**Extracted records**
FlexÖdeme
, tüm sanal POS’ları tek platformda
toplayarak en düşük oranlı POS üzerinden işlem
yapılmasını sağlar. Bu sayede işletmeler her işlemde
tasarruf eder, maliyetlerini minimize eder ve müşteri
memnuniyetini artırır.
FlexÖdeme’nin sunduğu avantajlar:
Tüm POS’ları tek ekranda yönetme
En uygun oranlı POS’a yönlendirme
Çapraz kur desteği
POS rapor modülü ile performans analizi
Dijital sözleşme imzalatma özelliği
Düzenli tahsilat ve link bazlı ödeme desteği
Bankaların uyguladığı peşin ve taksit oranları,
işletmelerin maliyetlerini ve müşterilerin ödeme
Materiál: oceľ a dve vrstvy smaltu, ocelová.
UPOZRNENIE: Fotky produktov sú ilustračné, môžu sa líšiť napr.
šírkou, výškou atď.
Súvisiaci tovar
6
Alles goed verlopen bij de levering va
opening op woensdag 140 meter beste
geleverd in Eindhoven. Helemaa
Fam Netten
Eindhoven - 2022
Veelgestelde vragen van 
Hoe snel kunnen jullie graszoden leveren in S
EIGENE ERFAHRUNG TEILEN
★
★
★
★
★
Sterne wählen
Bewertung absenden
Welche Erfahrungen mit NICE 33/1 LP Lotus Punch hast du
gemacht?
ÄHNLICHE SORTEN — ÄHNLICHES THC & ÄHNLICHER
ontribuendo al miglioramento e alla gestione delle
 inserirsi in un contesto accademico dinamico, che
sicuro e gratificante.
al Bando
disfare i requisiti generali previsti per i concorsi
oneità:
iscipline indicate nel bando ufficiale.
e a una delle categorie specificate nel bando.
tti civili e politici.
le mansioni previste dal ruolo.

**To do**
Each record is to be restated word for word.

**Answer for this exercise**
FlexÖdeme
, tüm sanal POS’ları tek platformda
toplayarak en düşük oranlı POS üzerinden işlem
yapılmasını sağlar. Bu sayede işletmeler her işlemde
tasarruf eder, maliyetlerini minimize eder ve müşteri
memnuniyetini artırır.
FlexÖdeme’nin sunduğu avantajlar:
Tüm POS’ları tek ekranda yönetme
En uygun oranlı POS’a yönlendirme
Çapraz kur desteği
POS rapor modülü ile performans analizi
Dijital sözleşme imzalatma özelliği
Düzenli tahsilat ve link bazlı ödeme desteği
Bankaların uyguladığı peşin ve taksit oranları,
işletmelerin maliyetlerini ve müşterilerin ödeme
Materiál: oceľ a dve vrstvy smaltu, ocelová.
UPOZRNENIE: Fotky produktov sú ilustračné, môžu sa líšiť napr.
šírkou, výškou atď.
Súvisiaci tovar
6
Alles goed verlopen bij de levering va
opening op woensdag 140 meter beste
geleverd in Eindhoven. Helemaa
Fam Netten
Eindhoven - 2022
Veelgestelde vragen van 
Hoe snel kunnen jullie graszoden leveren in S
EIGENE ERFAHRUNG TEILEN
★
★
★
★
★
Sterne wählen
Bewertung absenden
Welche Erfahrungen mit NICE 33/1 LP Lotus Punch hast du
gemacht?
ÄHNLICHE SORTEN — ÄHNLICHES THC & ÄHNLICHER
ontribuendo al miglioramento e alla gestione delle
 inserirsi in un contesto accademico dinamico, che
sicuro e gratificante.
al Bando
disfare i requisiti generali previsti per i concorsi
oneità:
iscipline indicate nel bando ufficiale.
e a una delle categorie specificate nel bando.
tti civili e politici.
le mansioni previste dal ruolo.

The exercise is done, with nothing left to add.